***** Data under study *****

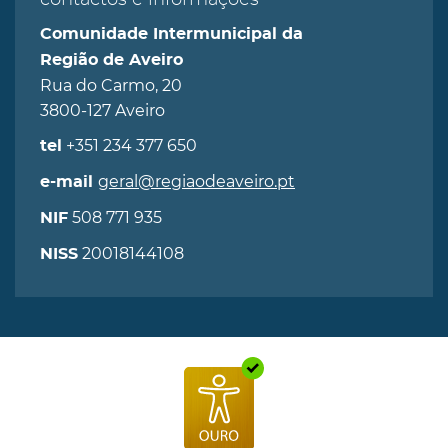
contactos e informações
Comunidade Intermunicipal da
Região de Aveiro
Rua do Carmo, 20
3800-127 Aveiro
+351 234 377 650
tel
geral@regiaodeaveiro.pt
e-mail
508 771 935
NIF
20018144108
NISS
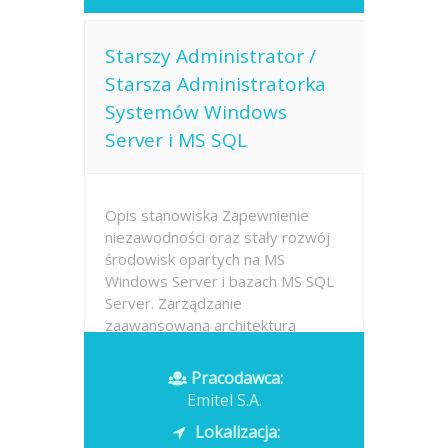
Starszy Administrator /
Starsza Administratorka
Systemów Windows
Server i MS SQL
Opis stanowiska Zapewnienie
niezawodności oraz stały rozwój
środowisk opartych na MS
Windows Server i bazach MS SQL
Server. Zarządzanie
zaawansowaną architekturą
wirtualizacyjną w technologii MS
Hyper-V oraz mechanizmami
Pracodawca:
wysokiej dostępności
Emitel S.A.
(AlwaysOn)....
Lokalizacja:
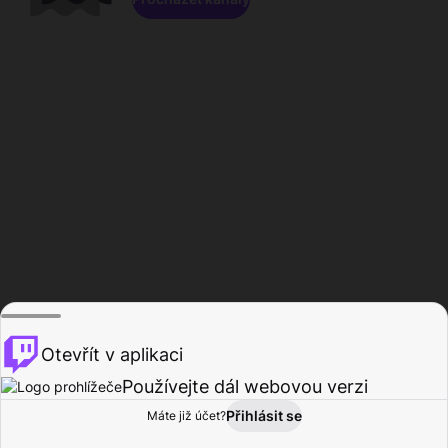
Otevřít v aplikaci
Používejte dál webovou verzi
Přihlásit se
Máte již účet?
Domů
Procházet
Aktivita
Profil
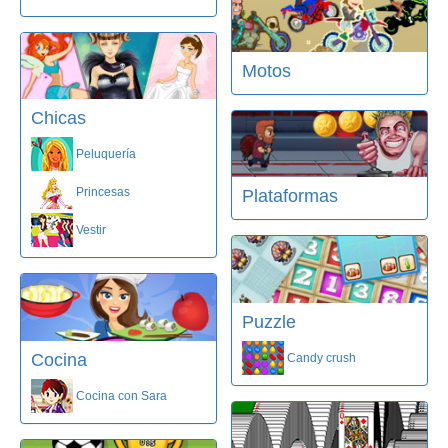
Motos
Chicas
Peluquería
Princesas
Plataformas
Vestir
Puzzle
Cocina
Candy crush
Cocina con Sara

*****
***** Data under study *****

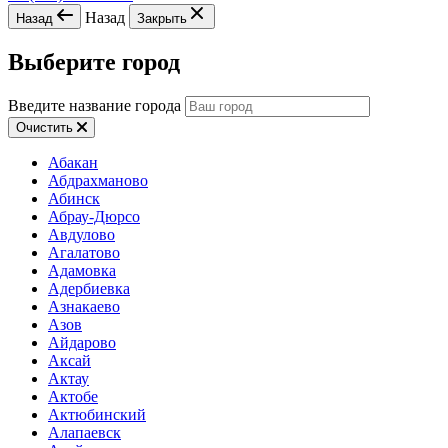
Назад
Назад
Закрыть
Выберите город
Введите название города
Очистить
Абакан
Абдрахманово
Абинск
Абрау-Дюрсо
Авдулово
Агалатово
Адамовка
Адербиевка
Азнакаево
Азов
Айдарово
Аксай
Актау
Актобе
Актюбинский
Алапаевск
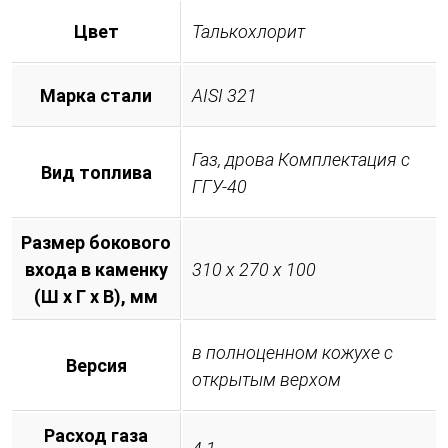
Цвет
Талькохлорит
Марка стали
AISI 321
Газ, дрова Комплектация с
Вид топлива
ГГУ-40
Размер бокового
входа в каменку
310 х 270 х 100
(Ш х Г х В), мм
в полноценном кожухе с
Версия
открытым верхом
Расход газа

*****
***** Data under study *****

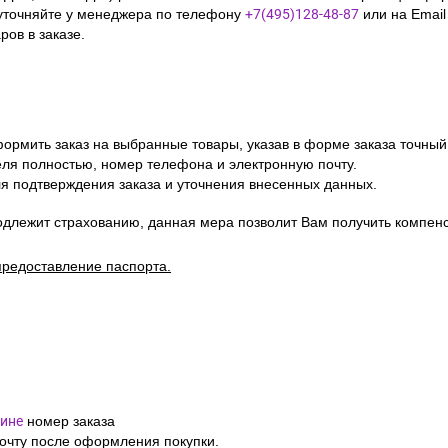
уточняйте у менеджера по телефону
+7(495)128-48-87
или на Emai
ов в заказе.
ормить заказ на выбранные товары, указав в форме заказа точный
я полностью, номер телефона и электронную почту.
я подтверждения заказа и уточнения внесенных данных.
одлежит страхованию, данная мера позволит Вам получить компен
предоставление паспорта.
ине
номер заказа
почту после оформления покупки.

*****

Problem requirements:
Nothing but the lines above from the one that has "contactos e informações" down to the one that has "Opis stanowiska Zapewnienie" belongs in the answer, copied exactly, without pictures.

Finished task:
contactos e informações
Comunidade Intermunicipal da
Região de Aveiro
Rua do Carmo, 20
3800-127 Aveiro
+351 234 377 650
tel
geral@regiaodeaveiro.pt
e-mail
508 771 935
NIF
20018144108
NISS
Starszy Administrator /
Starsza Administratorka
Systemów Windows
Server i MS SQL
Opis stanowiska Zapewnienie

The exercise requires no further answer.